Thursday June 12, 2008
Asia/Pacific airlines are responding rapidly and emphatically to the soaring cost of fuel and slowing global economy. Thai Airways announced that it will quit its nonstop services from Bangkok to New York JFK and Los Angeles and sell off its four A340-500s to help stem losses due to surging oil prices. It estimates that losses on the two routes at current fuel prices would top $120 million. China Airlines told Bloomberg News that it will ax 100 flights per month--10% of its capacity--mainly to the US, while EVA Air told the same news agency that it will cut services by 5%. CI also will eliminate 50 all-cargo flights per month. However, on the upside is the likelihood of launch of weekend direct charter flights between Taiwan and mainland China, which will serve as a prelude to full scheduled services (ATWOnline, May 13).
Meanwhile, Air New Zealand announced it will raise fares for the second time in three weeks and cut services.
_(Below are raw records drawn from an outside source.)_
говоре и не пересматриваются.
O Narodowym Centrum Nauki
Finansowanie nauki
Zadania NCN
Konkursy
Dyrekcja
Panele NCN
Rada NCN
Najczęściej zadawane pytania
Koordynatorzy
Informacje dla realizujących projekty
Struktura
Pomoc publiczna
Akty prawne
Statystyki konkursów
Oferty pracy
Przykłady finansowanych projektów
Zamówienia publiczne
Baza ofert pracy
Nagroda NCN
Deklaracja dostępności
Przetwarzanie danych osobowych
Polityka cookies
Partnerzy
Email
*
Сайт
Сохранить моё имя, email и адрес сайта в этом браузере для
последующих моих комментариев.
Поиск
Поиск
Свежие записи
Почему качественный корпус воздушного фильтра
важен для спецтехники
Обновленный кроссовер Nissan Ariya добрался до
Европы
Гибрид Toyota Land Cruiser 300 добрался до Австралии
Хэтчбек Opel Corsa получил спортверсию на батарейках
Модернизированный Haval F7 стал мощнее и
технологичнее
Domestic and some international airfares will increase 4%, with flights to Australia, Japan and Hong Kong scaled back. These changes follow last month's fare hikes of an average 3% and a lowering of its profit forecast (ATWOnline, May 29). In the past two weeks, Qantas and Jetstar Airways also have announced schedule reductions (ATWOnline, June 9).
by Geoffrey Thomas
Finnair is preparing to reduce capacity by about 2% initially due to the soaring cost of fuel and slowing demand and also may cut jobs, CEO Jukka Hienonen told Helsingin Sanomat. "If we have to make a reduction that equals the level of average overcapacity in Europe, 7%-10%, we will face staff cuts," he said. Finnair held talks with staff Tuesday regarding possible capacity reductions. Hienonen previously told ATWOnline that he is preparing the airline for what he considers to be an impending crisis in commercial aviation. It has seen some softening on its strategic long-haul routes to Asia. "The market cannot currently sustain our growth factor. We can no longer continue with the growth strategy we've had up to now," Hienonen told the paper. Last month, passenger numbers fell 2.4% year-over-year as traffic climbed 6.3% to 1.5 billion RPKs against an 18.1% surge in capacity to 2.31 billion ASKs. Load factor dropped 7.3 points to 65%.
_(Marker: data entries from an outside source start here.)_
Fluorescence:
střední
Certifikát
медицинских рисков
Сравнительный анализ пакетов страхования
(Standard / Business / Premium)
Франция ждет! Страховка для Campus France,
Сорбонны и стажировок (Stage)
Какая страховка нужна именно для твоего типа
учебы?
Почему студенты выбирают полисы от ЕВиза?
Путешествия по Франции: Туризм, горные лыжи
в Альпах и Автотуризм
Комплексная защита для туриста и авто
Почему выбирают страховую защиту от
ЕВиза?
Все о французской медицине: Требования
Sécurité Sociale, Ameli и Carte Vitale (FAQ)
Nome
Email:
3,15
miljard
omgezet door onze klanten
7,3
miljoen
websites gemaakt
United Airlines and the Assn. of Flight Attendants announced an agreement offering voluntary severance to up to 600 cabin staff. The "one-time opportunity" will be available to flight attendants aged at least 45 who have a minimum 15 years of service with the company as of Aug. 1. UA Senior VP-Onboard Service Alex Marren said the deal "will mitigate the impact of our announced capacity reductions." UA said it "will continue to explore viable alternatives related to capacity reductions with all unions representing its employees" (ATWOnline, June 5).